Task to complete - The required output is the line with "Satzstellung im Deutschen" and each line that follows it to the end of the entries below, copied exactly and with nothing added.

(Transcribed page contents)
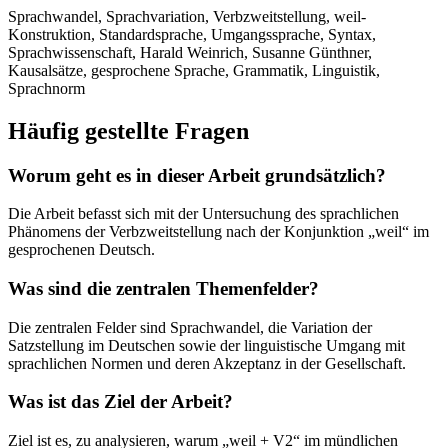
Sprachwandel, Sprachvariation, Verbzweitstellung, weil-
Konstruktion, Standardsprache, Umgangssprache, Syntax,
Sprachwissenschaft, Harald Weinrich, Susanne Günthner,
Kausalsätze, gesprochene Sprache, Grammatik, Linguistik,
Sprachnorm
Häufig gestellte Fragen
Worum geht es in dieser Arbeit grundsätzlich?
Die Arbeit befasst sich mit der Untersuchung des sprachlichen
Phänomens der Verbzweitstellung nach der Konjunktion „weil“ im
gesprochenen Deutsch.
Was sind die zentralen Themenfelder?
Die zentralen Felder sind Sprachwandel, die Variation der
Satzstellung im Deutschen sowie der linguistische Umgang mit
sprachlichen Normen und deren Akzeptanz in der Gesellschaft.
Was ist das Ziel der Arbeit?
Ziel ist es, zu analysieren, warum „weil + V2“ im mündlichen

Your solution -
Satzstellung im Deutschen sowie der linguistische Umgang mit
sprachlichen Normen und deren Akzeptanz in der Gesellschaft.
Was ist das Ziel der Arbeit?
Ziel ist es, zu analysieren, warum „weil + V2“ im mündlichen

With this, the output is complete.